Monday, February 8, 2010

Automatically Generate Configuration Files (Part 1)

0 comments

This article begins a series on using m4 to generate configurations for MySQL but applies to other configurations as well. Why would I want to generate configurations versus just managing each configuration separately? How often do we feel we need to make a change that applies to several instances all at once? Wouldn't it be nice if there was an easy way to change something in one place so that wold be reflected in all the configuration files under our care? What about when we want to see the same change in all the files except one or two? What about when we want to see that change happen in only one or two files?

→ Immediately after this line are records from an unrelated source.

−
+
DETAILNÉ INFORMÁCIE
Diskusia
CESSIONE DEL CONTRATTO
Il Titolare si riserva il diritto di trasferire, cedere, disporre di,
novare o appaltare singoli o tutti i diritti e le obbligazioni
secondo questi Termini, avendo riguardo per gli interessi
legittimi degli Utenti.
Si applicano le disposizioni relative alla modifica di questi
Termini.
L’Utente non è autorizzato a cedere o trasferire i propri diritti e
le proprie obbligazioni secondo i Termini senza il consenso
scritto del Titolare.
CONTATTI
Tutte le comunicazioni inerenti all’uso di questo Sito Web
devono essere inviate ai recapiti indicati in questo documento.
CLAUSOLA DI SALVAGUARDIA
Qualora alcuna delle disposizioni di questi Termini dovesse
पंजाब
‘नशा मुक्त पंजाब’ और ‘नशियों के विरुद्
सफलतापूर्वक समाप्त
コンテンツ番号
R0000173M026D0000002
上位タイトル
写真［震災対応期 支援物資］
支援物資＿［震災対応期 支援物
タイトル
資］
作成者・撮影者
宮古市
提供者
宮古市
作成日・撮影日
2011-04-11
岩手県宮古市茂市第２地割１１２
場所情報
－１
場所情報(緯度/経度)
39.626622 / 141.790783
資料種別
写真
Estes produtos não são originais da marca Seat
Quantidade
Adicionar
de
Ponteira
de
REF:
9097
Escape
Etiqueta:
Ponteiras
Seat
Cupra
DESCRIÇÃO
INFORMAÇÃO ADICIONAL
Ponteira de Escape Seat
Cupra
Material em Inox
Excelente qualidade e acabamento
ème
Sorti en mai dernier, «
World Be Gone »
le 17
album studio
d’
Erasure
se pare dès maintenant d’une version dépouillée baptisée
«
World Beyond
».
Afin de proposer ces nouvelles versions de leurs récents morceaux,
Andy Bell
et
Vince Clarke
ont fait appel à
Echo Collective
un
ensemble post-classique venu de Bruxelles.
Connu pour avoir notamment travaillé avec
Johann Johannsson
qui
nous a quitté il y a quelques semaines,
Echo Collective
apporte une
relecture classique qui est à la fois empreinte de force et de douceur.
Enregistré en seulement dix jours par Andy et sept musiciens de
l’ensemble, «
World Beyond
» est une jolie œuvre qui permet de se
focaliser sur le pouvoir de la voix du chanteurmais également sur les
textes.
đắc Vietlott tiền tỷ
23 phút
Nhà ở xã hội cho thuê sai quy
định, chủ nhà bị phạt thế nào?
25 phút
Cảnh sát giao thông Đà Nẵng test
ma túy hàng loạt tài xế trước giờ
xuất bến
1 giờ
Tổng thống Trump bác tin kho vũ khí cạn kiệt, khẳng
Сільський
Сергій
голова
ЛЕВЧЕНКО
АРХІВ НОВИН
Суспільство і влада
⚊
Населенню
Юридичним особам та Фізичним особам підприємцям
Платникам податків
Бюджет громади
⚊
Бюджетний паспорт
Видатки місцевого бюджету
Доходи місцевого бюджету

There are a plethora of templating, macro, and text processing systems available that can help administrators deal with this type of challenge. I am using m4 for my own needs because it is very simple to understand and maintain while retaining the flexibility I need to go far beyond standard search and replace. I use m4 to help me generate configurations for mysql, httpd, bind(DNS), and other software. Generating configurations makes it much easier for me to maintain, test, and version my changes across several systems.

Enough of the lead-in, let's get started using m4 in a meaningful way.

m4 is available on most Unix-based systems automatically. If it's not available on yours, check your repositories. On Windows, m4 is available in Cygwin. If you don't already have Cygwin, it is a way to get many of the tools that run in Unix-based environments without having to run Unix free of charge.

m4 is a macro processor that has its roots in the C language processors. It takes a stream of text, looks for certain keywords and uses those as macros that are expanded based on the needs presented to it. m4 can handle loops, conditionals, and other common programming constructs. m4 is a tool that helps users by keeping repetition down to a minimum.

m4 uses processing instructions to determine when it needs to do something. I've told it only to read processing instructions that start with m4_ because I don't want it confusing my instructions with real information that needs to be left alone. It's just a precaution, but a good one and I encourage you to use it as well. To get m4 to require m4_, simply add a -P to your m4 command (as shown below).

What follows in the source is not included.